Transcribed page contents
* * * *
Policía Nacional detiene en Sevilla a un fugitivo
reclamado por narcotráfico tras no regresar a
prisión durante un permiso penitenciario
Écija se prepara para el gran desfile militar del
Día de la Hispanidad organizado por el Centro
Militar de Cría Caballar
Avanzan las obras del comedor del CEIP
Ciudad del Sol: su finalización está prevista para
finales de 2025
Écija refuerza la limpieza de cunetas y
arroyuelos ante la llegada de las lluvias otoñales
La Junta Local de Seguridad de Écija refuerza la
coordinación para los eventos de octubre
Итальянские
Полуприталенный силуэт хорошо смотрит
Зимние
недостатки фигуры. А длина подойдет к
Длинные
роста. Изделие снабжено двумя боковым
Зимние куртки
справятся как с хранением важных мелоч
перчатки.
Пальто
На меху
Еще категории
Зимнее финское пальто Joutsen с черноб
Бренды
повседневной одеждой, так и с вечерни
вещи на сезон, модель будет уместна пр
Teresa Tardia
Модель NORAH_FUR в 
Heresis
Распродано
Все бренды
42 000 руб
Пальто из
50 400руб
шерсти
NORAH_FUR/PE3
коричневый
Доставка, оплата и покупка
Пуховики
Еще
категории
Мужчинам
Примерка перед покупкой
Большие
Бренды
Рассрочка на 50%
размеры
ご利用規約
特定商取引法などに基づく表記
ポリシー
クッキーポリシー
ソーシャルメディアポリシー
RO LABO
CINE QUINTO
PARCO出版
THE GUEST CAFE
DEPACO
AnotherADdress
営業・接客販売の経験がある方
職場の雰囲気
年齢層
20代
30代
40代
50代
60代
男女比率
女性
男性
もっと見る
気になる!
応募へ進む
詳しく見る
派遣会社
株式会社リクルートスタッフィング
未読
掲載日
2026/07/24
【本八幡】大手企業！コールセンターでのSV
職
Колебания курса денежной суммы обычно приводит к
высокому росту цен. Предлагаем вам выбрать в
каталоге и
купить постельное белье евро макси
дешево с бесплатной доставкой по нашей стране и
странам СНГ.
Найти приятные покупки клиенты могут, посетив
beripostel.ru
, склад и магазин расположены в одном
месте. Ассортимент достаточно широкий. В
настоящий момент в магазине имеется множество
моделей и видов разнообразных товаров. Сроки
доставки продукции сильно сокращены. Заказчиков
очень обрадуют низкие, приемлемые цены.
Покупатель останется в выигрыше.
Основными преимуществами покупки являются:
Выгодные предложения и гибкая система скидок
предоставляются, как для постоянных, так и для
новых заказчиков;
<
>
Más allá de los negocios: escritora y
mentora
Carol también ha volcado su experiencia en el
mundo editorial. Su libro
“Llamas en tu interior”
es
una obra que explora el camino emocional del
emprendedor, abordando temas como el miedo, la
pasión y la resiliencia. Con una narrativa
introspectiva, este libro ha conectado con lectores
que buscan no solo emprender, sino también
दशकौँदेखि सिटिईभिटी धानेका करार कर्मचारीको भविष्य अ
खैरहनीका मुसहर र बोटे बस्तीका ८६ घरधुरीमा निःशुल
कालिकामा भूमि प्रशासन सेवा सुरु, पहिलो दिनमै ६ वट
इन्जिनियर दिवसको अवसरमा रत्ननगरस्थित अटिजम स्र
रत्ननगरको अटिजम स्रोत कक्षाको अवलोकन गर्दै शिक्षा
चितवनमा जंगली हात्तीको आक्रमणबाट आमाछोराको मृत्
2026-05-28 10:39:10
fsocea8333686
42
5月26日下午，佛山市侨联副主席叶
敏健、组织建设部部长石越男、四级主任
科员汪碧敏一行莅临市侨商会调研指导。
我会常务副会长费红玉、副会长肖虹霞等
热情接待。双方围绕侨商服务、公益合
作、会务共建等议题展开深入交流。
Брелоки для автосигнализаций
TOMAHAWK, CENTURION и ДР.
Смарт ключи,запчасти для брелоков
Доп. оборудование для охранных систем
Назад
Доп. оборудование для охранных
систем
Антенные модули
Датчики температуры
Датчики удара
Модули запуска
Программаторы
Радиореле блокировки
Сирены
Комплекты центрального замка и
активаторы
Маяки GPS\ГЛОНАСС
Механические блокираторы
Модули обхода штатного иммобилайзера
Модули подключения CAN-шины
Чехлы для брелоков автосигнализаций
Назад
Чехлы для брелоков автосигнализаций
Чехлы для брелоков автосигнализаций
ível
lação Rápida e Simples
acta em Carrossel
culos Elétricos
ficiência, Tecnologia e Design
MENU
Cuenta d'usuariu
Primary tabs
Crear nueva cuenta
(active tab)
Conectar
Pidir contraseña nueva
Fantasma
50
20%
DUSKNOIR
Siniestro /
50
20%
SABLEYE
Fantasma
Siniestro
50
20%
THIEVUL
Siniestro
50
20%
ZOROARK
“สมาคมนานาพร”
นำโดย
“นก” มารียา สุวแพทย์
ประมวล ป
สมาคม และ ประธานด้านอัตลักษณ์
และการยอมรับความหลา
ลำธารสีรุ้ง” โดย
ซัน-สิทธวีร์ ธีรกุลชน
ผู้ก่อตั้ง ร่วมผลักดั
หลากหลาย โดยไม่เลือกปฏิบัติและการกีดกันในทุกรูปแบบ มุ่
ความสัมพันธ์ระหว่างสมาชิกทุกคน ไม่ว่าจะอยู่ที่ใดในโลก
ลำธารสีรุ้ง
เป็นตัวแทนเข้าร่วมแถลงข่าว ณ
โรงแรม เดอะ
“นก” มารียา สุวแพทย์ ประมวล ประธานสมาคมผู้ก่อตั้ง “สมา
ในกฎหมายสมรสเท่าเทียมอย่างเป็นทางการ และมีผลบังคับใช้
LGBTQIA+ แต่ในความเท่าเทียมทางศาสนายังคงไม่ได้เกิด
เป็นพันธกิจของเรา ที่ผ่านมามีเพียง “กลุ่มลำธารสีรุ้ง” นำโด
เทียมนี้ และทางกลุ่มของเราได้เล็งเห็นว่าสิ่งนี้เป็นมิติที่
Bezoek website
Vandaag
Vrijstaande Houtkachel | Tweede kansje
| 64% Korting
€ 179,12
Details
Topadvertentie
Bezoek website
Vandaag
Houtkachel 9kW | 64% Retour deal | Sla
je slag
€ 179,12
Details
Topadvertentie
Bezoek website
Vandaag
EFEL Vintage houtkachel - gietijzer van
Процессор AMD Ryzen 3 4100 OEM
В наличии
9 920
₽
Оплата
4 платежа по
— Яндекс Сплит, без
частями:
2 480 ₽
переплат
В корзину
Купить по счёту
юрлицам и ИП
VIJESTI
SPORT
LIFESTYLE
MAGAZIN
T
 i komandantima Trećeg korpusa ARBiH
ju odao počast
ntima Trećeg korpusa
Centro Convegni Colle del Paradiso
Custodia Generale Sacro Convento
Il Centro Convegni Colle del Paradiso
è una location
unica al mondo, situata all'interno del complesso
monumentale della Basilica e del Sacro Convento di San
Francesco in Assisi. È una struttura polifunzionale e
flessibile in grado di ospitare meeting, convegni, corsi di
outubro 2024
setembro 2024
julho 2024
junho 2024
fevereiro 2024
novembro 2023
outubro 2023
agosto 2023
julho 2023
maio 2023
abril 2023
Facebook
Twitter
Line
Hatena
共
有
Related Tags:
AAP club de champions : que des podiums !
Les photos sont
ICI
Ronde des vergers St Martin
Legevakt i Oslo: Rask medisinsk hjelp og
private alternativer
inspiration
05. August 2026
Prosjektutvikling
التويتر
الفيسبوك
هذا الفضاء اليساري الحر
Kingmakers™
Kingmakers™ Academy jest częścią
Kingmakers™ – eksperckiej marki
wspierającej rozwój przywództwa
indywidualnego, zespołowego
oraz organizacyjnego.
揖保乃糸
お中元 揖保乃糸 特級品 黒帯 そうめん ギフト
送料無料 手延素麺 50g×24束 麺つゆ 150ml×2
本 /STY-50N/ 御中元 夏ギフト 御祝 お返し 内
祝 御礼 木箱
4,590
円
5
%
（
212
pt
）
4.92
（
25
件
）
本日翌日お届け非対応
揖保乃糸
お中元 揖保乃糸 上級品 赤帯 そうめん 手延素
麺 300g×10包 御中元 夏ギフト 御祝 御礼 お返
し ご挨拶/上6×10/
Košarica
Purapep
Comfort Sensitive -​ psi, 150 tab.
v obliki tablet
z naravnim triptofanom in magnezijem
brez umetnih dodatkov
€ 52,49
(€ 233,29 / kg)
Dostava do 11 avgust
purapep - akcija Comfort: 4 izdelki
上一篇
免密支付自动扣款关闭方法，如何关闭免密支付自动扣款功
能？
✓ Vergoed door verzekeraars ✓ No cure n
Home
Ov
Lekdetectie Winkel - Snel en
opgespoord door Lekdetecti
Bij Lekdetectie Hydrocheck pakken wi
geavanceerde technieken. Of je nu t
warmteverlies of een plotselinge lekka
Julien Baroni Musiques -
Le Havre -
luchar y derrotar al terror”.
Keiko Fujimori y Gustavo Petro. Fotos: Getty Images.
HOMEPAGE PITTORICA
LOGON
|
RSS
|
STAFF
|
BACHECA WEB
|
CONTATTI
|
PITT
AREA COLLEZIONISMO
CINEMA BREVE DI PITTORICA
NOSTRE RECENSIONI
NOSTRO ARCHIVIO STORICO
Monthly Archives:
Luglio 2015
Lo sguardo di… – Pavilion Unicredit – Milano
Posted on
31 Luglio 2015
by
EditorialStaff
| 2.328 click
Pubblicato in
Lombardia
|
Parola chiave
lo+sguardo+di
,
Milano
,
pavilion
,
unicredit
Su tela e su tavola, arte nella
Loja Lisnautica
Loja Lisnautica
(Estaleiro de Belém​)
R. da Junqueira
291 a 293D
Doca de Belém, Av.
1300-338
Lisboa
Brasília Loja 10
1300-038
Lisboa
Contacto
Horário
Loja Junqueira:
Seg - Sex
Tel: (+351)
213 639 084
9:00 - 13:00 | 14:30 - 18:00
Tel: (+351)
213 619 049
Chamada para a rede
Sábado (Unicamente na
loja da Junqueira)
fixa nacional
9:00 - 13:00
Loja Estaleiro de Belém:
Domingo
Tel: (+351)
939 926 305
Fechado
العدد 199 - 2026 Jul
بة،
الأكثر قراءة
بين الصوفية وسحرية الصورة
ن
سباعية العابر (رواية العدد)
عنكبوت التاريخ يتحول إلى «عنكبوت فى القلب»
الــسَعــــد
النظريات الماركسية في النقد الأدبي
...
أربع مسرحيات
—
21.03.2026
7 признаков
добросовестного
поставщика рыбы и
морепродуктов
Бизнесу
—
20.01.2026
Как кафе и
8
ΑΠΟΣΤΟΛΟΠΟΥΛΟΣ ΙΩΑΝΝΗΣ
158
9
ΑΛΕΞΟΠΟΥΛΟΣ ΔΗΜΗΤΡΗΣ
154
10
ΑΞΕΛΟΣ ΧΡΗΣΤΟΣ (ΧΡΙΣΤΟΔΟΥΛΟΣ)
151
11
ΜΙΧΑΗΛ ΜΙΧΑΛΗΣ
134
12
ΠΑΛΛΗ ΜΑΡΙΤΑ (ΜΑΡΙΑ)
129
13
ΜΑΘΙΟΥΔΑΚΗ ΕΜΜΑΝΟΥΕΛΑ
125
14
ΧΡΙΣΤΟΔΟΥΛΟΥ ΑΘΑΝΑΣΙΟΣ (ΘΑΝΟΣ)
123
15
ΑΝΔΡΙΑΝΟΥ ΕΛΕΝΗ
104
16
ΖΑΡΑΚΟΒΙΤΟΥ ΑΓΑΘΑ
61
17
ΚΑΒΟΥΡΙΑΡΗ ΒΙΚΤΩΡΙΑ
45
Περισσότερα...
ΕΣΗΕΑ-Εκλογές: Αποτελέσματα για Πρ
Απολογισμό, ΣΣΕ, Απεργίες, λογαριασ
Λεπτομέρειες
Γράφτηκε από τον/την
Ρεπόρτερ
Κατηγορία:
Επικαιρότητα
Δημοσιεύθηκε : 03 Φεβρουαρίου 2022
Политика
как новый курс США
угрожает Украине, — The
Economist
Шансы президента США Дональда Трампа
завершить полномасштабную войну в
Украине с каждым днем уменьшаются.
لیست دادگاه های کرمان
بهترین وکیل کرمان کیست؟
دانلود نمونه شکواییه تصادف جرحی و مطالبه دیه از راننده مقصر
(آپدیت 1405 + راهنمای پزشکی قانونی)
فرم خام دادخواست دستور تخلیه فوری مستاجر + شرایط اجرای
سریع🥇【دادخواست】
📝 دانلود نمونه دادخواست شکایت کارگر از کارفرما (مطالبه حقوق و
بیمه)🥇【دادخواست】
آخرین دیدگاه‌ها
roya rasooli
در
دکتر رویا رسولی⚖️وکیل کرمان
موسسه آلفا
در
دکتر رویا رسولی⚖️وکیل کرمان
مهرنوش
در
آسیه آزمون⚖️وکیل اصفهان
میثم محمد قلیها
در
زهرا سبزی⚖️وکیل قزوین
* * * *
→ Task objective: Counting every line that holds the string "оборудование", give the total for the data above and nothing else.

→ Response: 2